Ecarté à Valenciennes, il pensait rebondir à Bastia. Mais après deux jours à s’entraîner avec le club corse, on l’a renvoyé brutalement. De guerre lasse, il a fini par s’exiler dans le championnat belge, à Charleroi.
« A cause de la situation financière de Valenciennes, le club a mis fin à mon contrat alors qu’il me restait encore deux ans. Je suis d’ailleurs en litige avec lui.
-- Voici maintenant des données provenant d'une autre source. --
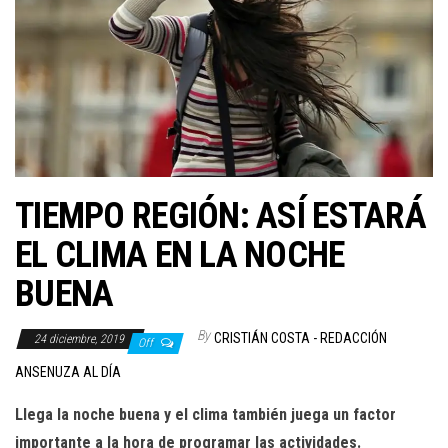
TIEMPO REGIÓN: ASÍ ESTARÁ
EL CLIMA EN LA NOCHE
BUENA
By
CRISTIÁN COSTA - REDACCIÓN
24 diciembre, 2019
Off
ANSENUZA AL DÍA
Llega la noche buena y el clima también juega un factor
importante a la hora de programar las actividades.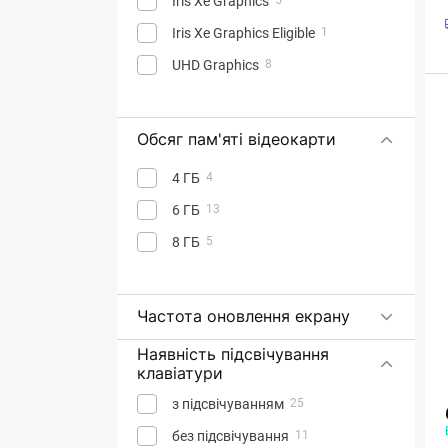
Iris Xe Graphics
Iris Xe Graphics Eligible
1
UHD Graphics
8
Обсяг пам'яті відеокарти
4 ГБ
4
6 ГБ
13
8 ГБ
5
Частота оновлення екрану
Наявність підсвічування
клавіатури
з підсвічуванням
25
без підсвічування
11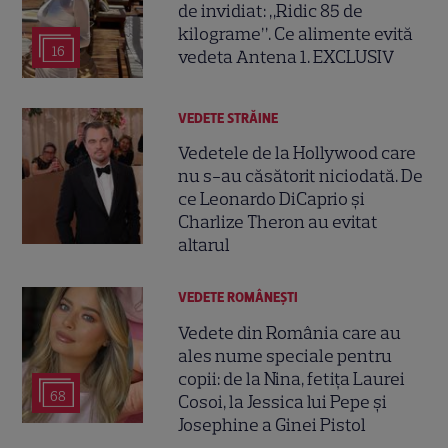
de invidiat: „Ridic 85 de
kilograme”. Ce alimente evită
16
vedeta Antena 1. EXCLUSIV
VEDETE STRĂINE
Vedetele de la Hollywood care
nu s-au căsătorit niciodată. De
ce Leonardo DiCaprio și
Charlize Theron au evitat
altarul
VEDETE ROMÂNEŞTI
Vedete din România care au
ales nume speciale pentru
copii: de la Nina, fetița Laurei
68
Cosoi, la Jessica lui Pepe și
Josephine a Ginei Pistol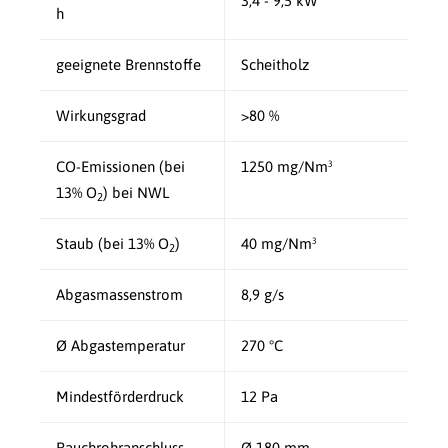
3,4 - 9,5 kW
h
geeignete Brennstoffe
Scheitholz
Wirkungsgrad
>80 %
CO-Emissionen (bei
1250 mg/Nm³
13% O
) bei NWL
2
Staub (bei 13% O
)
40 mg/Nm³
2
Abgasmassenstrom
8,9 g/s
Ø Abgastemperatur
270 °C
Mindestförderdruck
12 Pa
Rauchrohranschluss
Ø 180 mm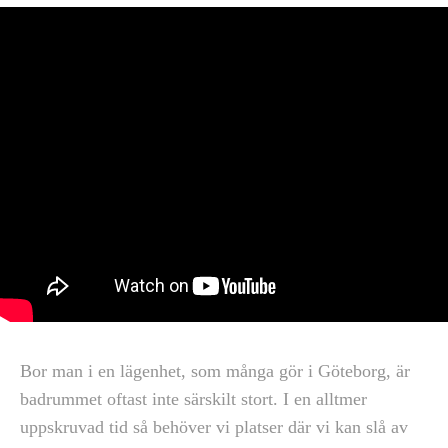
Bor man i en lägenhet, som många gör i Göteborg, är
badrummet oftast inte särskilt stort. I en alltmer
uppskruvad tid så behöver vi platser där vi kan slå av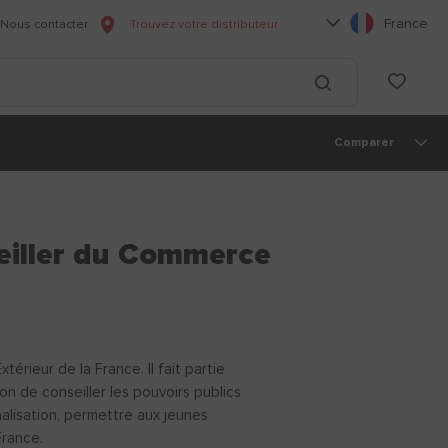
Choisissez votre l
France
Nous contacter
Trouvez votre distributeur
he
List
Lancer la recherc
Comparer
iller du Commerce
ieur de la France. Il fait partie
on de conseiller les pouvoirs publics
alisation, permettre aux jeunes
France.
Il m’a fallu prospecter. Mais apparemment, en France, je suis blacklisté. En plus, j’ai fait l’objet d’un battage médiatique. Si Valenciennes perdait, c’était la faute de Penneteau ! C’était injuste. Mais quand on m’a sorti de l’équipe, on a bien vu que le problème, ce n’était pas moi. J’accepte les critiques mais certains, notamment à la télé, sont allés trop loin. »
Penneteau a failli signer ensuite au Sc Bastia où Makelele souhaitait l’embaucher. Pourtant les dirigeants ont fait barrage : « Makelele m’a expliqué qu’il n’était pas d’accord mais qu’il y avait un veto sur mon nom. Ensuite, j’ai cherché un club en L 1 même pour être doublure. Nice m’a dit non. »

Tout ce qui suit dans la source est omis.